▶ [Description of the task] Everything in the records below is to be reproduced exactly, apart from the images.

- Opening Delimiter -

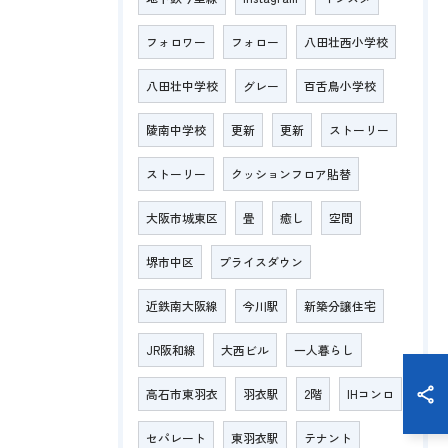
フォロワー
フォロー
八田壮西小学校
八田壮中学校
グレー
百舌鳥小学校
陵南中学校
更新
更新
ストーリー
ストーリー
クッションフロア貼替
大阪市城東区
畳
癒し
空間
堺市中区
プライスダウン
近鉄南大阪線
今川駅
新築分譲住宅
JR阪和線
大西ビル
一人暮らし
高石市東羽衣
羽衣駅
2階
IHコンロ
セパレート
東羽衣駅
テナント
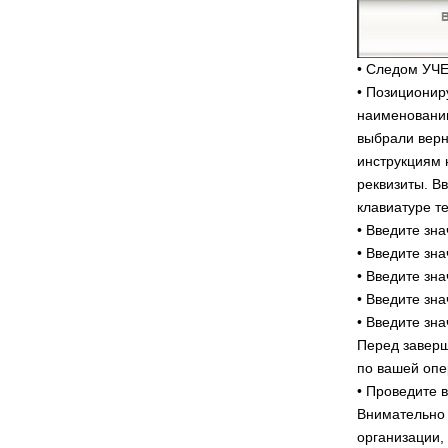
• Следом УЧ
• Позиционир
наименованию
выбрали верн
инструкциям 
реквизиты. В
клавиатуре т
• Введите зна
• Введите зн
• Введите зн
• Введите зна
• Введите зн
Перед заверш
по вашей опе
• Проведите 
Внимательно 
организации,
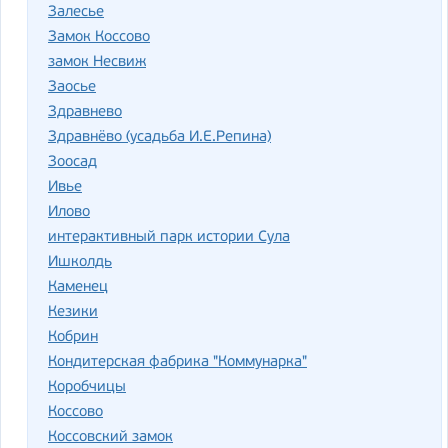
Залесье
Замок Коссово
замок Несвиж
Заосье
Здрав­не­во
Здравнёво (усадьба И.Е.Репина)
Зоосад
Ивье
Илово
интерактивный парк истории Сула
Ишколдь
Каменец
Кезики
Кобрин
Кондитерская фабрика "Коммунарка"
Коробчицы
Коссово
Коссовский замок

- Closing Delimiter -

▶ [Exercise response]
フォロワー
フォロー
八田壮西小学校
八田壮中学校
グレー
百舌鳥小学校
陵南中学校
更新
更新
ストーリー
ストーリー
クッションフロア貼替
大阪市城東区
畳
癒し
空間
堺市中区
プライスダウン
近鉄南大阪線
今川駅
新築分譲住宅
JR阪和線
大西ビル
一人暮らし
高石市東羽衣
羽衣駅
2階
IHコンロ
セパレート
東羽衣駅
テナント
• Следом УЧ
• Позиционир
наименованию
выбрали верн
инструкциям 
реквизиты. В
клавиатуре т
• Введите зна
• Введите зн
• Введите зн
• Введите зна
• Введите зн
Перед заверш
по вашей опе
• Проведите 
Внимательно 
организации,
Залесье
Замок Коссово
замок Несвиж
Заосье
Здрав­не­во
Здравнёво (усадьба И.Е.Репина)
Зоосад
Ивье
Илово
интерактивный парк истории Сула
Ишколдь
Каменец
Кезики
Кобрин
Кондитерская фабрика "Коммунарка"
Коробчицы
Коссово
Коссовский замок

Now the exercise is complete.